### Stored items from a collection
● ● ● ● ●
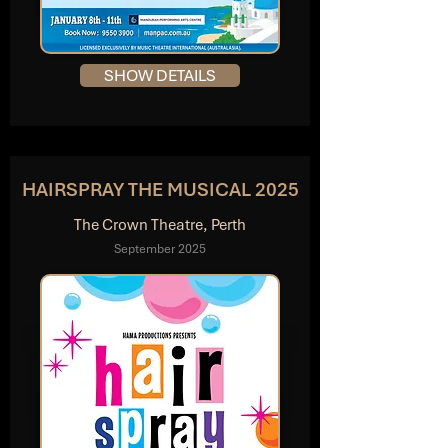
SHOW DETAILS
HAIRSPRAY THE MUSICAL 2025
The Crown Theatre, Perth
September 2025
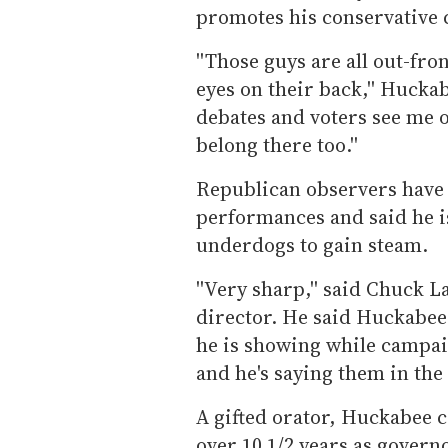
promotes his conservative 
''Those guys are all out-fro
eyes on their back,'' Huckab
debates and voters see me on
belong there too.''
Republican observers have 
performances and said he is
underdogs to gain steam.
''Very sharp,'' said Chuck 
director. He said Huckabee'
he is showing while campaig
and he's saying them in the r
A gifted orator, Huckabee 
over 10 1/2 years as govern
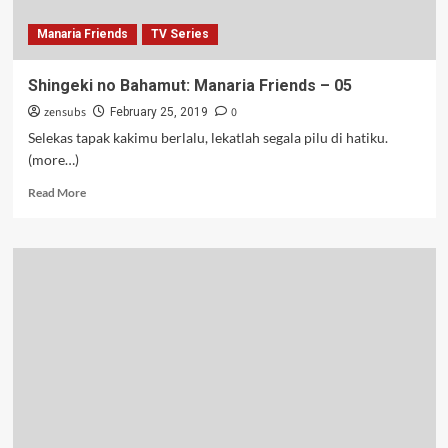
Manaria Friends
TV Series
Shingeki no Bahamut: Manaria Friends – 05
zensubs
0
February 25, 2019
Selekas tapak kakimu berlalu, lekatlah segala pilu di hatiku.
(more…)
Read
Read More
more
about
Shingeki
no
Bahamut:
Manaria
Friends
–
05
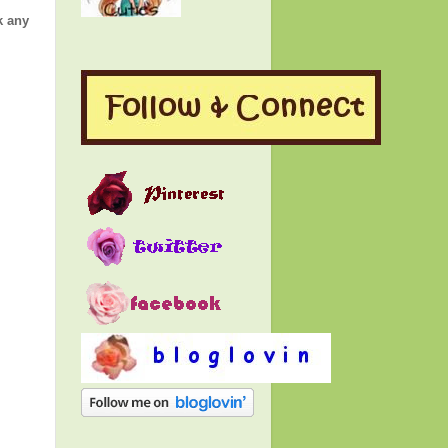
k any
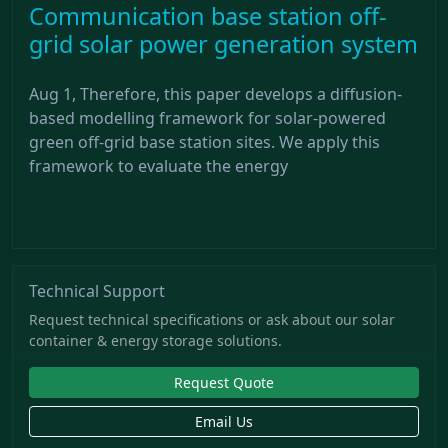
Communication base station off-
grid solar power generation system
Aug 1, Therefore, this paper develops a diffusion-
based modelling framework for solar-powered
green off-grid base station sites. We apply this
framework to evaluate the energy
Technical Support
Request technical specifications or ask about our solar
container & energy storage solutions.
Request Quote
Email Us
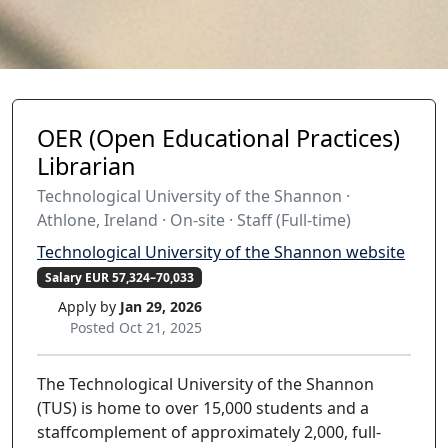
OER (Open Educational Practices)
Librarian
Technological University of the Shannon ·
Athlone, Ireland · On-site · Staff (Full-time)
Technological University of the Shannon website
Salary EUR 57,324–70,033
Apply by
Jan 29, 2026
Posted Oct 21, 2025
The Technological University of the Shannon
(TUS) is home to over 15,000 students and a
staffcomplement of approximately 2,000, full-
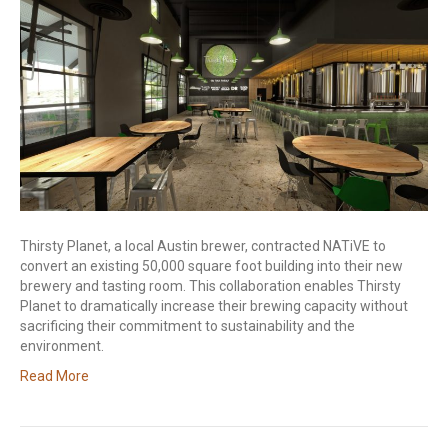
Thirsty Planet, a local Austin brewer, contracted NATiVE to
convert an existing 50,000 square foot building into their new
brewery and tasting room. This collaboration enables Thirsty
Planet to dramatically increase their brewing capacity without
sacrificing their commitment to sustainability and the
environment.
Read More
● ● ● ● ●
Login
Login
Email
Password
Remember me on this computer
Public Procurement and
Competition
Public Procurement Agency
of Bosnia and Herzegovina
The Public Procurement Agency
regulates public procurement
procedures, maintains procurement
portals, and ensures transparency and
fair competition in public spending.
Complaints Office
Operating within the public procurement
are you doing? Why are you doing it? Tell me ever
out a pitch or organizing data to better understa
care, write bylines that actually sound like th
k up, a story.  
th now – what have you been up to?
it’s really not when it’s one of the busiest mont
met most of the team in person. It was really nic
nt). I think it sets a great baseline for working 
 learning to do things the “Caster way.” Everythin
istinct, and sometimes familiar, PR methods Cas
● ● ● ● ●
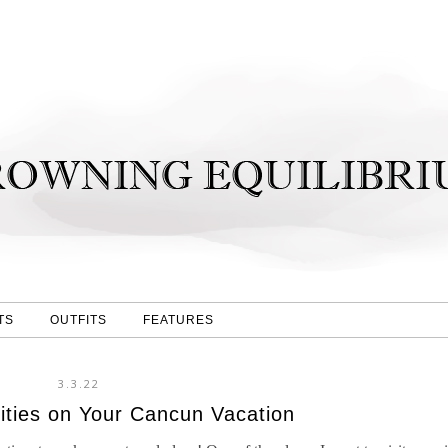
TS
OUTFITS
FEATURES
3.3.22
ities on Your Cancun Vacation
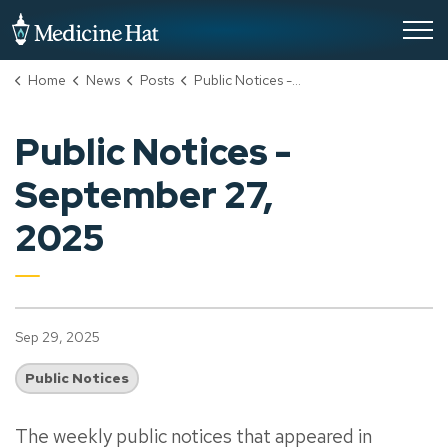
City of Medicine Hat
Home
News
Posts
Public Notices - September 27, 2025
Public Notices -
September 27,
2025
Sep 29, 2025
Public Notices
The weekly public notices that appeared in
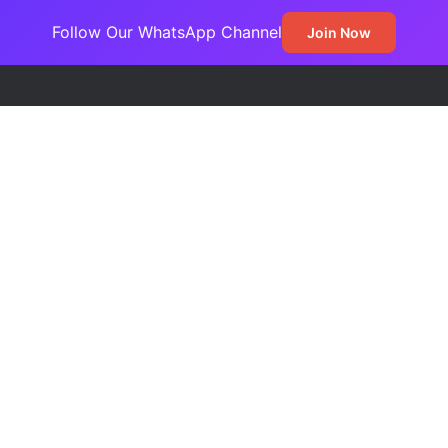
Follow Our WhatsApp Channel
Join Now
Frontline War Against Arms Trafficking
● ● ● ● ●
### WHAT NEEDS TO BE DONE
Print, word for word, the lines above that run from the line containing "SHOW DETAILS" to the line containing "Aug 1, Therefore, this", both included. Keep the pictures out.

### REPLY TO THE TASK
SHOW DETAILS
HAIRSPRAY THE MUSICAL 2025
The Crown Theatre, Perth
September 2025
promotes his conservative 
''Those guys are all out-fro
eyes on their back,'' Huckab
debates and voters see me on
belong there too.''
Republican observers have 
performances and said he is
underdogs to gain steam.
''Very sharp,'' said Chuck 
director. He said Huckabee'
he is showing while campaig
and he's saying them in the r
A gifted orator, Huckabee 
over 10 1/2 years as govern
Manaria Friends
TV Series
Shingeki no Bahamut: Manaria Friends – 05
zensubs
0
February 25, 2019
Selekas tapak kakimu berlalu, lekatlah segala pilu di hatiku.
(more…)
Read
Read More
more
about
Shingeki
no
Bahamut:
Manaria
Friends
–
05
k any
Communication base station off-
grid solar power generation system
Aug 1, Therefore, this paper develops a diffusion-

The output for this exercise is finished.